2. Deploy it to a Kubernetes cluster running on bare metal with no internet access.
3. Debug why the model’s latency spikes under load—while the customer watches over your shoulder.

This guide gives you the practical, battle-tested steps to handle these scenarios.

Key Terms & Concepts

• Docker Image: A lightweight, standalone, executable package that includes everything needed to run a piece of software (code, runtime, system tools, libraries). Think of it as a "snapshot" of your application.

• FDE use case: Shipping a PyTorch model to a classified network where you can’t install Python dependencies manually.

• Dockerfile: A text file with instructions for building a Docker image (e.g., FROM python:3.9, COPY . /app, RUN pip install -r requirements.txt).

• FDE tip: Always pin versions (python:3.9-slim instead of python:latest) to avoid breaking changes in the field.

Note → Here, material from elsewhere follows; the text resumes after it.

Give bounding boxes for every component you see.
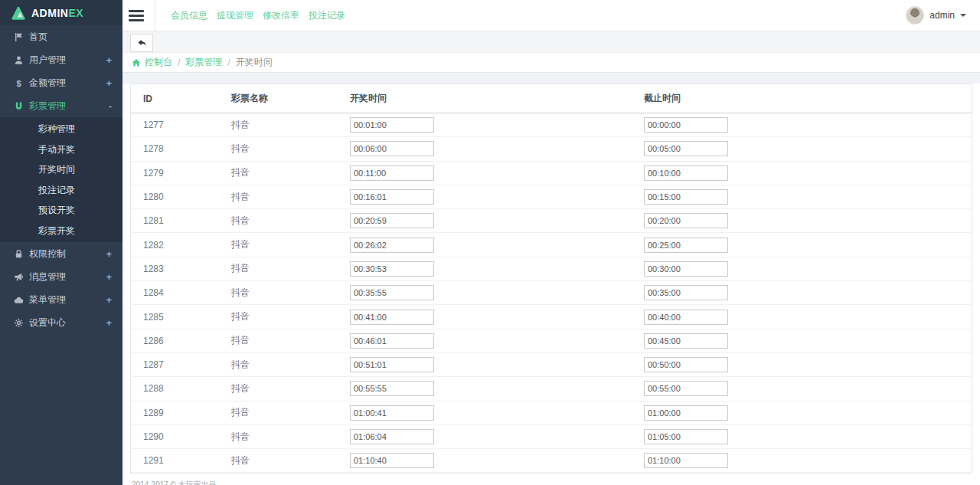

• Docker Compose: A tool for defining and running multi-container applications (e.g., a Flask app + Redis + Postgres). Uses a docker-compose.yml file.

• FDE use case: Spinning up a local replica of a customer’s environment to debug a data pipeline before deploying to their air-gapped cluster.

• Kubernetes (K8s): An open-source system for automating deployment, scaling, and management of containerized applications. Runs "pods" (groups of containers) on "nodes" (servers).

• FDE tools: kubectl (CLI), helm (package manager), k9s (terminal UI for debugging).

• Pod: The smallest deployable unit in Kubernetes. A pod can run one or more containers (e.g., your app + a sidecar logging container).

• FDE trap: Never run multiple unrelated containers in one pod—it violates the "single responsibility" principle and makes debugging harder.

• Deployment: A Kubernetes object that manages a set of identical pods. Handles rolling updates, rollbacks, and scaling.

• FDE example: Updating a model serving API without downtime during a live mission.

• Service: Exposes a set of pods as a network service (e.g., ClusterIP for internal traffic, NodePort/LoadBalancer for external access).

• FDE tip: Use kubectl port-forward to debug a service locally when you can’t expose it publicly.

• ConfigMap/Secret: Kubernetes objects for storing configuration data (ConfigMap) or sensitive data (Secrets, e.g., API keys, database passwords).

• FDE security: Never hardcode secrets in Dockerfiles or Git. Use kubectl create secret generic or a tool like Vault.

• PersistentVolume (PV) / PersistentVolumeClaim (PVC): Kubernetes objects for managing storage (e.g., databases, model weights). A PV is the actual storage; a PVC is a request for storage.

• FDE use case: Deploying a PostgreSQL database in a Kubernetes cluster where the customer requires data to persist across pod restarts.

• Helm: A package manager for Kubernetes. Lets you define, install, and upgrade complex applications (e.g., helm install my-app ./charts).

• FDE tip: Use Helm to templatize deployments for different customers (e.g., one chart for AWS, another for on-prem).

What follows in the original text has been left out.